AVAILABLE DATA ->
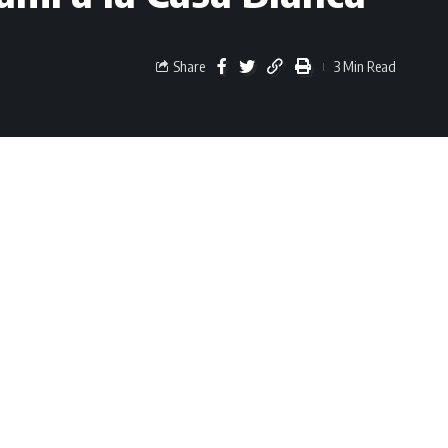
Share
3 Min Read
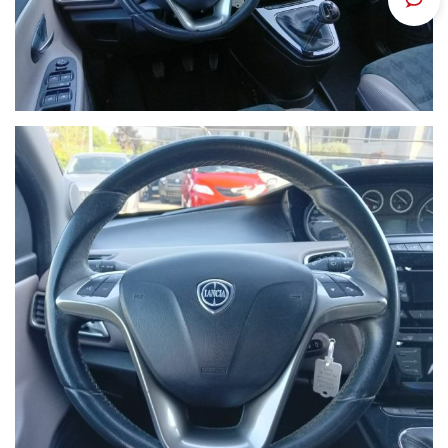
Scrivi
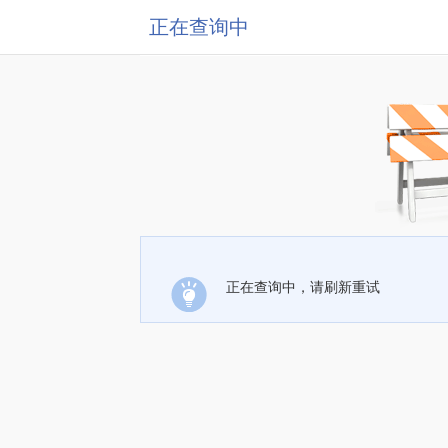
正在查询中
正在查询中，请刷新重试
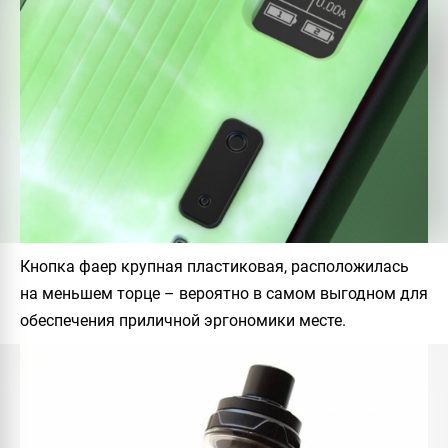
Кнопка фаер крупная пластиковая, расположилась
на меньшем торце – вероятно в самом выгодном для
обеспечения приличной эргономики месте.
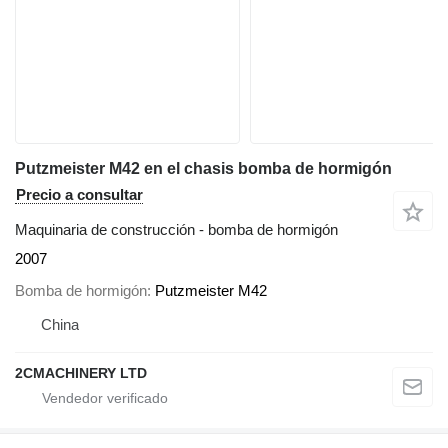
Putzmeister M42 en el chasis bomba de hormigón
Precio a consultar
Maquinaria de construcción - bomba de hormigón
2007
Bomba de hormigón
Putzmeister M42
China
2CMACHINERY LTD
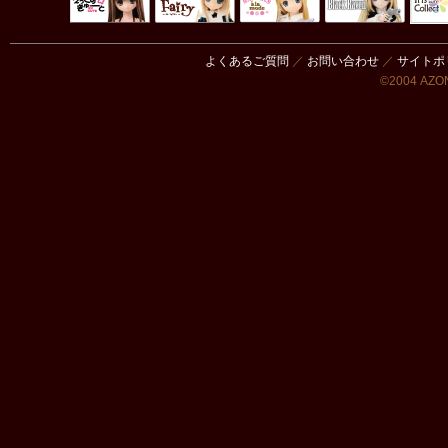
Black Raven
IrisC
えっくすきゅ
リルフェアリ
サアラズアラ
ーと
ー
モード
よくあるご質問
／
お問い合わせ
／
サイトポ
©2004 AZON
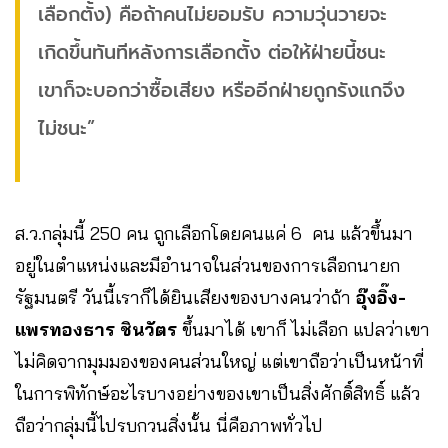
เลือกตั้ง) คือถ้าคนไม่ยอมรับ ความวุ่นวายจะ
เกิดขึ้นทันทีหลังการเลือกตั้ง ต่อให้ฝ่ายนี้ชนะ
เขาก็จะบอกว่าซื้อเสียง หรืออีกฝ่ายถูกรังแกจึง
ไม่ชนะ”
ส.ว.กลุ่มนี้ 250 คน ถูกเลือกโดยคนแค่ 6 คน แล้วขึ้นมา
อยู่ในตำแหน่งและมีอำนาจในส่วนของการเลือกนายก
รัฐมนตรี วันนี้เราก็ได้ยินเสียงของบางคนว่าถ้า
อุ๊งอิ๊ง-
แพรทองธาร ชินวัตร
ขึ้นมาได้ เขาก็ ไม่เลือก ​แปลว่าเขา
ไม่คิดจากมุมมองของคนส่วนใหญ่ แต่เขาถือว่าเป็นหน้าที่
ในการพิทักษ์อะไรบางอย่างของเขาเป็นสิ่งศักดิ์สิทธิ์ แล้ว
ถือว่ากลุ่มนี้ไปรบกวนสิ่งนั้น นี่คือภาพทั่วไป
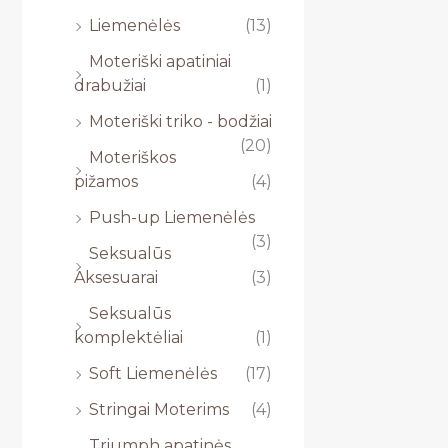
Liemenėlės
(13)
Moteriški apatiniai
drabužiai
(1)
Moteriški triko - bodžiai
(20)
Moteriškos
pižamos
(4)
Push-up Liemenėlės
(3)
Seksualūs
Aksesuarai
(3)
Seksualūs
komplektėliai
(1)
Soft Liemenėlės
(17)
Stringai Moterims
(4)
Triumph apatinės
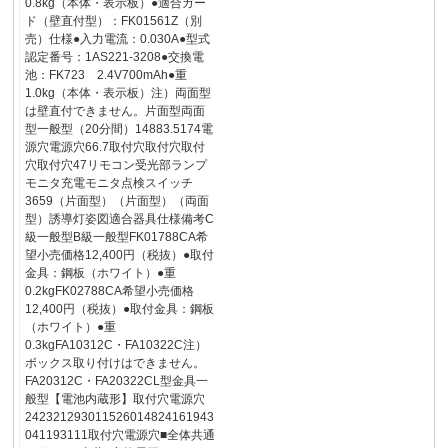
0.8kg（本体・表示板）●適合ガー
ド（壁直付型）：FK01561Z（別
売）仕様●入力電流：0.030A●型式
認定番号：1AS221-3208●交換電
池：FK723 2.4V700mAh●重
1.0kg（本体・表示板）注）両面型
は壁直付できません。片面型両面
型一般型（20分間）14883.5174電
源穴電源穴66.7取付穴取付穴取付
穴取付穴47リモコン受光部ランプ
モニタ充電モニタ点検スイッチ
3659（片面型）（片面型）（両面
型）誘導灯姿図適合器具仕様備考C
級一般型B級一般型FK01788CA希
望小売価格12,400円（税抜）●取付
金具：鋼板（ホワイト）●重
0.2kgFK02788CA希望小売価格
12,400円（税抜）●取付金具：鋼板
（ホワイト）●重
0.3kgFA10312C・FA10322C注）
ボックス取り付けはできません。
FA20312C・FA20322CL型金具一
般型【電池内蔵形】取付穴電源穴
242321293011526014824161943
041193111取付穴電源穴■全体共通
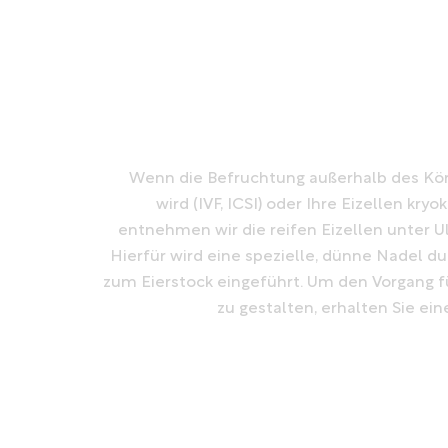
Wenn die Befruchtung außerhalb des Kö
wird (IVF, ICSI) oder Ihre Eizellen kry
entnehmen wir die reifen Eizellen unter Ul
Hierfür wird eine spezielle, dünne Nadel du
zum Eierstock eingeführt. Um den Vorgang 
zu gestalten, erhalten Sie ein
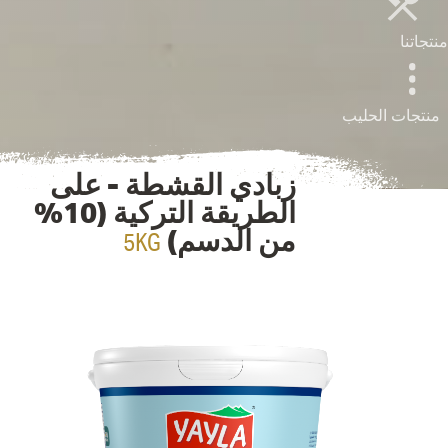
منتجاتنا
منتجات الحليب
زبادي القشطة - على
الطريقة التركية (10%
5KG
من الدسم)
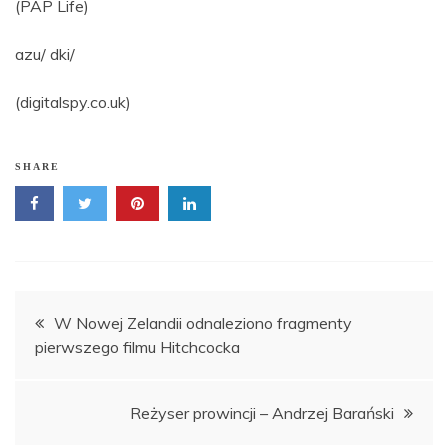
(PAP Life)
azu/ dki/
(digitalspy.co.uk)
SHARE
Nawigacja
W Nowej Zelandii odnaleziono fragmenty
pierwszego filmu Hitchcocka
wpisu
Reżyser prowincji – Andrzej Barański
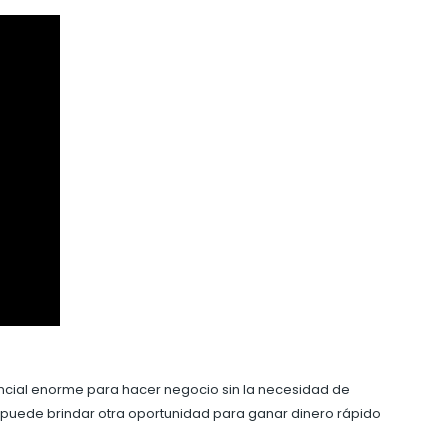
encial enorme para hacer negocio sin la necesidad de
e puede brindar otra oportunidad para ganar dinero rápido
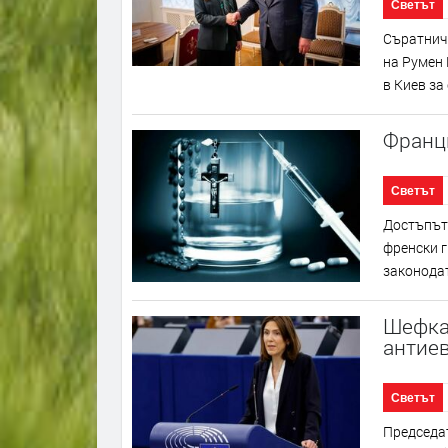
Светът
Съратничк
на Румен 
в Киев за
Франц
Светът
Достъпът 
френски 
законодат
Шефкат
антие
Светът
Председат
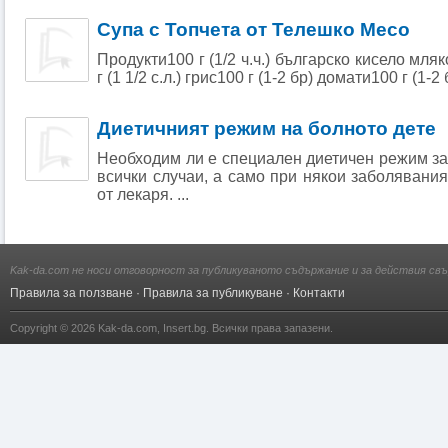
Супа с Топчета от Телешко Месо
Продукти100 г (1/2 ч.ч.) българско кисело мляк
г (1 1/2 с.л.) грис100 г (1-2 бр) домати100 г (1-2 
Диетичният режим на болното дете
Необходим ли е специален диетичен режим за
всички случаи, а само при някои заболявания
от лекаря. ...
Kak-da.com не носи отговорност за публикуваното съдържание и за действия свъ
Правила за ползване
·
Правила за публикуване
·
Контакти
Copyright © 2026
Kak-da.com
,
Insert.bg
. Всички права запазени.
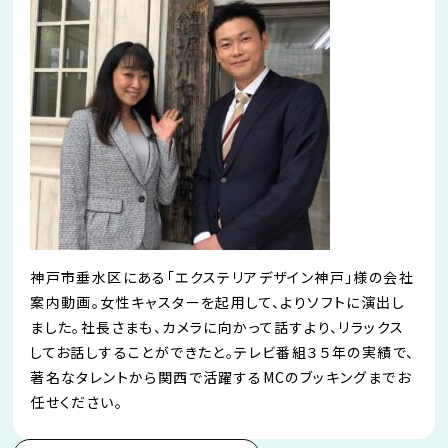
神戸市垂水区にある「エクステリアデザイン神戸」様の会社
案内動画。女性キャスターを起用して、よりソフトに演出し
ました。社長さまも、カメラに向かって話すより、リラックス
してお話しすることができたと。テレビ番組３５年の実績で、
著名なタレントから関西で活躍するMCのブッキングまでお
任せください。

PROBLEM DESCRIPTION ->
Every entry above needs to be copied exactly, and no pictures go with it.

ANSWER AREA ->
Share
3 Min Read
Scrivi
正在查询中
正在查询中，请刷新重试
Кнопка фаер крупная пластиковая, расположилась
на меньшем торце – вероятно в самом выгодном для
обеспечения приличной эргономики месте.
Putzmeister M42 en el chasis bomba de hormigón
Precio a consultar
Maquinaria de construcción - bomba de hormigón
2007
Bomba de hormigón
Putzmeister M42
China
2CMACHINERY LTD
Black Raven
IrisC
えっくすきゅ
リルフェアリ
サアラズアラ
ーと
ー
モード
よくあるご質問
／
お問い合わせ
／
サイトポ
©2004 AZON
เลือกตั้ง) คือถ้าคนไม่ยอมรับ ความวุ่นวายจะ
เกิดขึ้นทันทีหลังการเลือกตั้ง ต่อให้ฝ่ายนี้ชนะ
เขาก็จะบอกว่าซื้อเสียง หรืออีกฝ่ายถูกรังแกจึง
ไม่ชนะ”
ส.ว.กลุ่มนี้ 250 คน ถูกเลือกโดยคนแค่ 6 คน แล้วขึ้นมา
อยู่ในตำแหน่งและมีอำนาจในส่วนของการเลือกนายก
รัฐมนตรี วันนี้เราก็ได้ยินเสียงของบางคนว่าถ้า
อุ๊งอิ๊ง-
แพรทองธาร ชินวัตร
ขึ้นมาได้ เขาก็ ไม่เลือก ​แปลว่าเขา
ไม่คิดจากมุมมองของคนส่วนใหญ่ แต่เขาถือว่าเป็นหน้าที่
ในการพิทักษ์อะไรบางอย่างของเขาเป็นสิ่งศักดิ์สิทธิ์ แล้ว
ถือว่ากลุ่มนี้ไปรบกวนสิ่งนั้น นี่คือภาพทั่วไป
Liemenėlės
(13)
Moteriški apatiniai
drabužiai
(1)
Moteriški triko - bodžiai
(20)
Moteriškos
pižamos
(4)
Push-up Liemenėlės
(3)
Seksualūs
Aksesuarai
(3)
Seksualūs
komplektėliai
(1)
Soft Liemenėlės
(17)
Stringai Moterims
(4)
Triumph apatinės
0.8kg（本体・表示板）●適合ガー
ド（壁直付型）：FK01561Z（別
売）仕様●入力電流：0.030A●型式
認定番号：1AS221-3208●交換電
池：FK723 2.4V700mAh●重
1.0kg（本体・表示板）注）両面型
は壁直付できません。片面型両面
型一般型（20分間）14883.5174電
源穴電源穴66.7取付穴取付穴取付
穴取付穴47リモコン受光部ランプ
モニタ充電モニタ点検スイッチ
3659（片面型）（片面型）（両面
型）誘導灯姿図適合器具仕様備考C
級一般型B級一般型FK01788CA希
望小売価格12,400円（税抜）●取付
金具：鋼板（ホワイト）●重
0.2kgFK02788CA希望小売価格
12,400円（税抜）●取付金具：鋼板
（ホワイト）●重
0.3kgFA10312C・FA10322C注）
ボックス取り付けはできません。
FA20312C・FA20322CL型金具一
般型【電池内蔵形】取付穴電源穴
242321293011526014824161943
041193111取付穴電源穴■全体共通
Wenn die Befruchtung außerhalb des Kö
wird (IVF, ICSI) oder Ihre Eizellen kry
entnehmen wir die reifen Eizellen unter Ul
Hierfür wird eine spezielle, dünne Nadel du
zum Eierstock eingeführt. Um den Vorgang 
zu gestalten, erhalten Sie ein
منتجاتنا
منتجات الحليب
زبادي القشطة - على
الطريقة التركية (10%
5KG
من الدسم)
(PAP Life)
azu/ dki/
(digitalspy.co.uk)
SHARE
Nawigacja
W Nowej Zelandii odnaleziono fragmenty
pierwszego filmu Hitchcocka
wpisu
Reżyser prowincji – Andrzej Barański
encial enorme para hacer negocio sin la necesidad de
e puede brindar otra oportunidad para ganar dinero rápido
Светът
Съратничк
на Румен 
в Киев за
Франц
Светът
Достъпът 
френски 
законодат
Шефкат
антие
Светът
Председат
Супа с Топчета от Телешко Месо
Продукти100 г (1/2 ч.ч.) българско кисело мляк
г (1 1/2 с.л.) грис100 г (1-2 бр) домати100 г (1-2 
Диетичният режим на болното дете
Необходим ли е специален диетичен режим за
всички случаи, а само при някои заболявания
от лекаря. ...
Kak-da.com не носи отговорност за публикуваното съдържание и за действия свъ
Правила за ползване
·
Правила за публикуване
·
Контакти
Copyright © 2026
Kak-da.com
,
Insert.bg
. Всички права запазени.
神戸市垂水区にある「エクステリアデザイン神戸」様の会社
案内動画。女性キャスターを起用して、よりソフトに演出し
ました。社長さまも、カメラに向かって話すより、リラックス
してお話しすることができたと。テレビ番組３５年の実績で、
著名なタレントから関西で活躍するMCのブッキングまでお
任せください。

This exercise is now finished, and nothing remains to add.